Paul Au
Voices
Owner and founder of Vinyl Hero, Hong Kong's notorious record store.
Owner and founder of Vinyl Hero, Hong Kong's notorious record store.
Proof in Hong Kong that vinyl will outlast CDs.
Mr. Au is a super engaging storyteller that immediately grabbed our attention. One of HK’s long-time local entrepreneurs whose passion for the classics has brought a valuable and unique music shopping experience that is so Hong Kong.
I was born in Saigon, Vietnam, back in 1957..and during the Vietnam War in the 60’s and 70’s I was there watching American TV.
And we would watch and listen to them [American TV programming] a great deal. It was like an education, [something I had never seen before, and I was hooked], and that’s how I got into this kind of stuff...you know?
When I first came to Hong Kong I lived in North Point, as a “squatter” in an old building. Finally, in 1983, I moved to this district [Un Chau], just..two blocks away from here and I loved to come to these flea markets [from time to time].
Accidentally, I found some very good records. The records that I had been dreaming of and could not afford to buy in the 70’s and all that. And..they were still in very good condition and I started to collect them for my own enjoyment. [After a while}..there got to be too many and I started to sell them on the street.
I like the flea market because..it’s like I could own anything I could get my hands on.
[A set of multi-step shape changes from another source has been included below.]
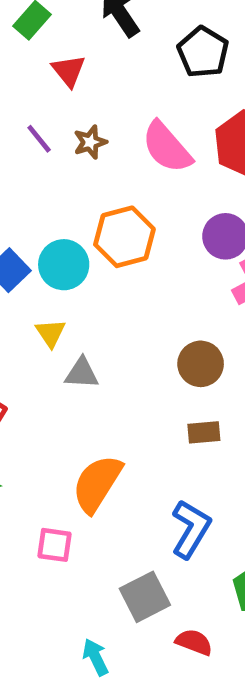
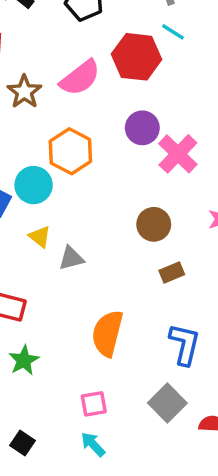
brown star: (90, 142) -> (24, 92), size x1.4
pink semicircle: (167, 147) -> (80, 78), turned -69
pink square: (55, 545) -> (94, 404), moved
cyan arrow: (95, 657) -> (93, 444), moved

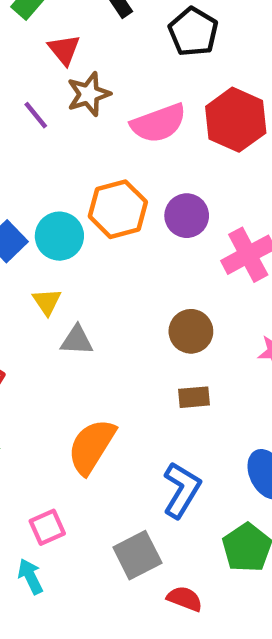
brown star: (24, 92) -> (89, 94), moved
purple circle: (142, 128) -> (187, 216), moved
pink square: (94, 404) -> (47, 527), turned -32

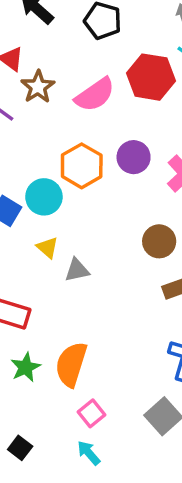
orange semicircle: (92, 446) -> (71, 364), moved

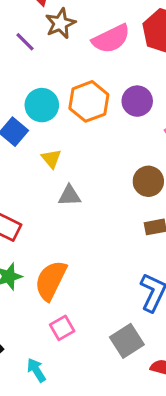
cyan circle: (44, 197) -> (42, 105), moved
yellow triangle: (47, 248) -> (51, 159), moved
cyan arrow: (89, 453) -> (36, 370), moved

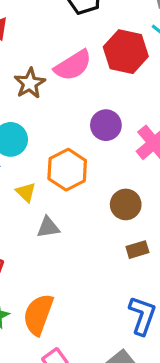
brown star: (60, 23) -> (30, 83), moved
orange hexagon: (89, 101) -> (67, 170), moved

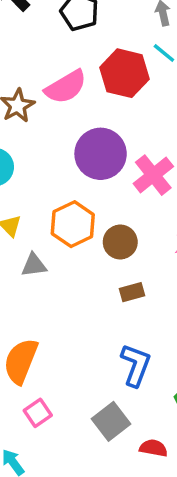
purple circle: (106, 125) -> (101, 154), size x1.5
orange hexagon: (67, 170) -> (73, 224), moved

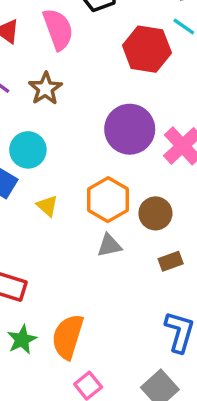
pink semicircle: (66, 87) -> (58, 29), moved, turned -75
gray triangle: (34, 265) -> (109, 245), moved

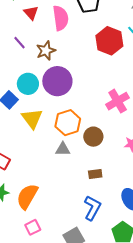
purple circle: (130, 129) -> (57, 81), moved
yellow triangle: (47, 206) -> (32, 119), size x1.6
brown rectangle: (171, 261) -> (95, 174), moved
For example, at that time in the 80s,..people were throwing away all the good stuff from the 60s and 70’s including records and musical instruments. Everything that I couldn’t afford to buy in the 70’s, they were there!
Then I had this fantasy of owning a private 70’s music culture museum of my own. And..that’s how I got this obsession to start collecting crazily.
I’m not a wasteful person, I consume very little. In fact, you can tell here, that everything in the store is used...not brand new. In the 60’s and 70’s in fact, most of the people here in Hong Kong,..they were not rich. We [the community] had been dreaming of having good quality records but we [the community] had no choice. So we lived happily with cheap clothes, cheap records, even bootlegged cassette tapes..and all that.
I insist on this 60s’s and 70’s lifestyle. If you listen to old music on a CD it’s like you are drinking champagne from a paper cup. It’s not the [right] lifestyle, it’s not it.